Top of GIVEN ENTRIES

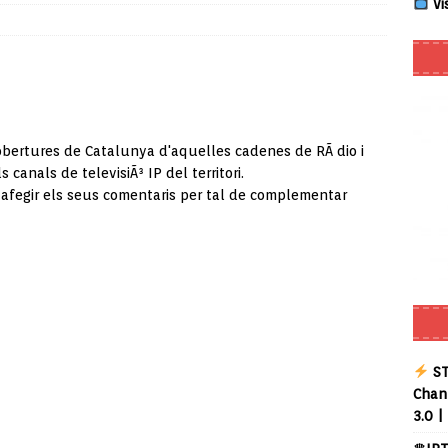
Vi
Smart App Control to Install Unknown Apps on Windows (Quick Fix)
 Review coming soon – amazing Cross-Platform App for Firestick,
obertures de Catalunya d'aquelles cadenes de RÃ dio i
s canals de televisiÃ³ IP del territori.
Buffering Forever in 2026 (Even on Fast Internet!)
REVIEWS
 afegir els seus comentaris per tal de complementar
date
REVIEWS
lex Live TV on Kodi (Free Ad-Supported Channels – No Subscription)
ING with ACR
REVIEWS
Player APK 1.3.4 – Improved Navigation & Clear Selection
ST
Chann
3.0 |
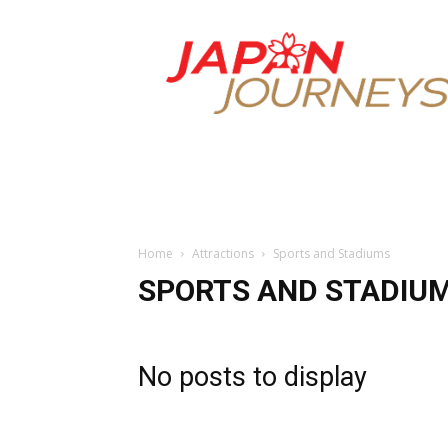
Japan
Journeys
Home
Attractions
Sports and Stadiums
SPORTS AND STADIU
No posts to display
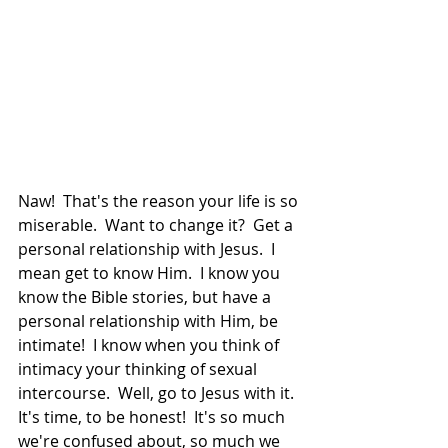
Naw!  That's the reason your life is so 
miserable.  Want to change it?  Get a 
personal relationship with Jesus.  I 
mean get to know Him.  I know you 
know the Bible stories, but have a 
personal relationship with Him, be 
intimate!  I know when you think of 
intimacy your thinking of sexual 
intercourse.  Well, go to Jesus with it.  
It's time, to be honest!  It's so much 
we're confused about, so much we 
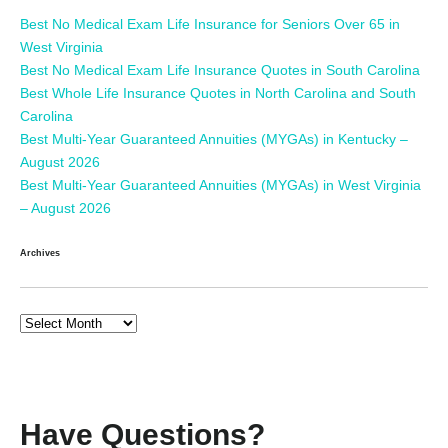
Best No Medical Exam Life Insurance for Seniors Over 65 in
West Virginia
Best No Medical Exam Life Insurance Quotes in South Carolina
Best Whole Life Insurance Quotes in North Carolina and South
Carolina
Best Multi-Year Guaranteed Annuities (MYGAs) in Kentucky –
August 2026
Best Multi-Year Guaranteed Annuities (MYGAs) in West Virginia
– August 2026
Archives
Have Questions?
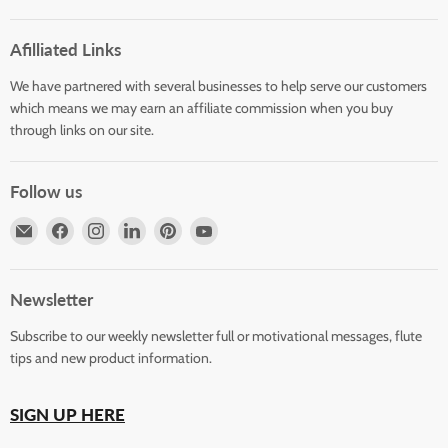
Afilliated Links
We have partnered with several businesses to help serve our customers
which means we may earn an affiliate commission when you buy
through links on our site.
Follow us
Email
Find
Find
Find
Find
Find
Horizons
us
us
us
us
us
Flute
on
on
on
on
on
Store
Facebook
Instagram
LinkedIn
Pinterest
YouTube
Newsletter
Subscribe to our weekly newsletter full or motivational messages, flute
tips and new product information.
SIGN UP HERE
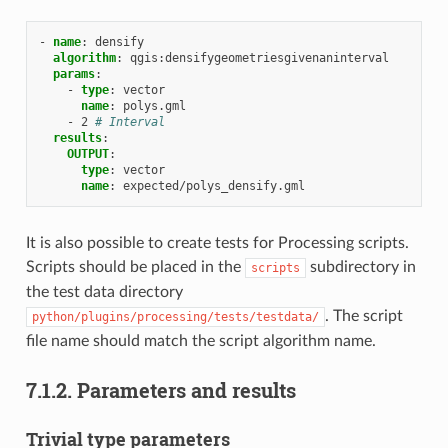
-
name
:
densify
algorithm
:
qgis:densifygeometriesgivenaninterval
params
:
-
type
:
vector
name
:
polys.gml
-
2
# Interval
results
:
OUTPUT
:
type
:
vector
name
:
expected/polys_densify.gml
It is also possible to create tests for Processing scripts.
Scripts should be placed in the
subdirectory in
scripts
the test data directory
. The script
python/plugins/processing/tests/testdata/
file name should match the script algorithm name.
7.1.2.
Parameters and results
Trivial type parameters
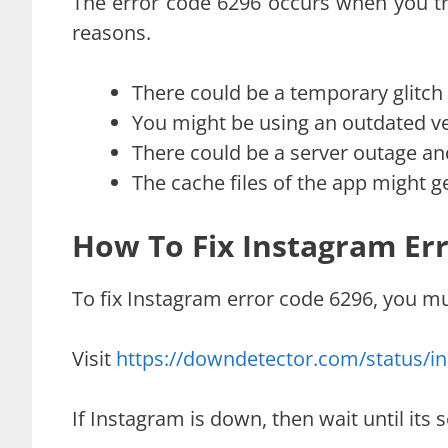
The error code 6296 occurs when you tr
reasons.
There could be a temporary glitch o
You might be using an outdated ve
There could be a server outage a
The cache files of the app might g
How To Fix Instagram Er
To fix Instagram error code 6296, you mus
Visit
https://downdetector.com/status/i
If Instagram is down, then wait until its s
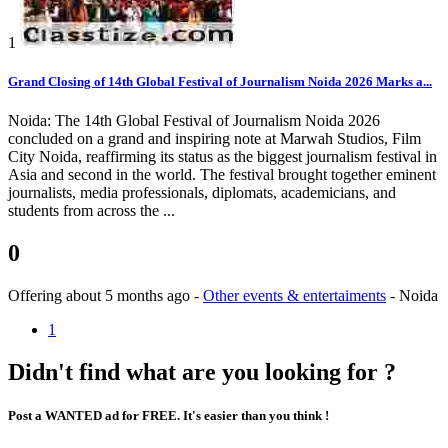
1
Grand Closing of 14th Global Festival of Journalism Noida 2026 Marks a...
Noida: The 14th Global Festival of Journalism Noida 2026
concluded on a grand and inspiring note at Marwah Studios, Film
City Noida, reaffirming its status as the biggest journalism festival in
Asia and second in the world. The festival brought together eminent
journalists, media professionals, diplomats, academicians, and
students from across the ...
0
Offering
about 5 months ago
-
Other events & entertaiments
-
Noida
1
Didn't find what are you looking for ?
Post a WANTED ad for FREE. It's easier than you think !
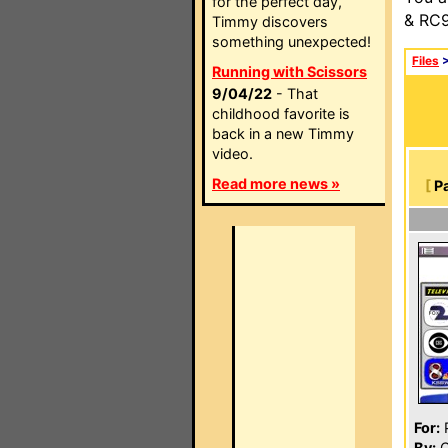
for the perfect day,
& RC9
Timmy discovers
something unexpected!
Files
Running with Scissors
9/04/22
- That
childhood favorite is
back in a new Timmy
video.
Read more news »
[
P
For:
P
By:
C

Bottom of GIVEN ENTRIES

* PROBLEM:
Take each line from the records and copy it unchanged, leaving images out.

* RESPONSE TO THIS EXERCISE:
Vi
Smart App Control to Install Unknown Apps on Windows (Quick Fix)
 Review coming soon – amazing Cross-Platform App for Firestick,
obertures de Catalunya d'aquelles cadenes de RÃ dio i
s canals de televisiÃ³ IP del territori.
Buffering Forever in 2026 (Even on Fast Internet!)
REVIEWS
 afegir els seus comentaris per tal de complementar
date
REVIEWS
lex Live TV on Kodi (Free Ad-Supported Channels – No Subscription)
ING with ACR
REVIEWS
Player APK 1.3.4 – Improved Navigation & Clear Selection
ST
Chann
3.0 |
Japan
Journeys
Home
Attractions
Sports and Stadiums
SPORTS AND STADIU
No posts to display
Naw!  That's the reason your life is so 
miserable.  Want to change it?  Get a 
personal relationship with Jesus.  I 
mean get to know Him.  I know you 
know the Bible stories, but have a 
personal relationship with Him, be 
intimate!  I know when you think of 
intimacy your thinking of sexual 
intercourse.  Well, go to Jesus with it.  
It's time, to be honest!  It's so much 
we're confused about, so much we 
Best No Medical Exam Life Insurance for Seniors Over 65 in
West Virginia
Best No Medical Exam Life Insurance Quotes in South Carolina
Best Whole Life Insurance Quotes in North Carolina and South
Carolina
Best Multi-Year Guaranteed Annuities (MYGAs) in Kentucky –
August 2026
Best Multi-Year Guaranteed Annuities (MYGAs) in West Virginia
– August 2026
Archives
Have Questions?
Afilliated Links
We have partnered with several businesses to help serve our customers
which means we may earn an affiliate commission when you buy
through links on our site.
Follow us
Email
Find
Find
Find
Find
Find
Horizons
us
us
us
us
us
Flute
on
on
on
on
on
Store
Facebook
Instagram
LinkedIn
Pinterest
YouTube
Newsletter
Subscribe to our weekly newsletter full or motivational messages, flute
tips and new product information.
SIGN UP HERE
-
name
:
densify
algorithm
:
qgis:densifygeometriesgivenaninterval
params
:
-
type
:
vector
name
:
polys.gml
-
2
# Interval
results
:
OUTPUT
:
type
:
vector
name
:
expected/polys_densify.gml
It is also possible to create tests for Processing scripts.
Scripts should be placed in the
subdirectory in
scripts
the test data directory
. The script
python/plugins/processing/tests/testdata/
file name should match the script algorithm name.
7.1.2.
Parameters and results
Trivial type parameters
The error code 6296 occurs when you tr
reasons.
There could be a temporary glitch o
You might be using an outdated ve
There could be a server outage a
The cache files of the app might g
How To Fix Instagram Er
To fix Instagram error code 6296, you mus
Visit
https://downdetector.com/status/i
If Instagram is down, then wait until its s
1
Grand Closing of 14th Global Festival of Journalism Noida 2026 Marks a...
Noida: The 14th Global Festival of Journalism Noida 2026
concluded on a grand and inspiring note at Marwah Studios, Film
City Noida, reaffirming its status as the biggest journalism festival in
Asia and second in the world. The festival brought together eminent
journalists, media professionals, diplomats, academicians, and
students from across the ...
0
Offering
about 5 months ago
-
Other events & entertaiments
-
Noida
1
Didn't find what are you looking for ?
Post a WANTED ad for FREE. It's easier than you think !
for the perfect day,
& RC9
Timmy discovers
something unexpected!
Files
Running with Scissors
9/04/22
- That
childhood favorite is
back in a new Timmy
video.
Read more news »
[
P
For:
P
By:
C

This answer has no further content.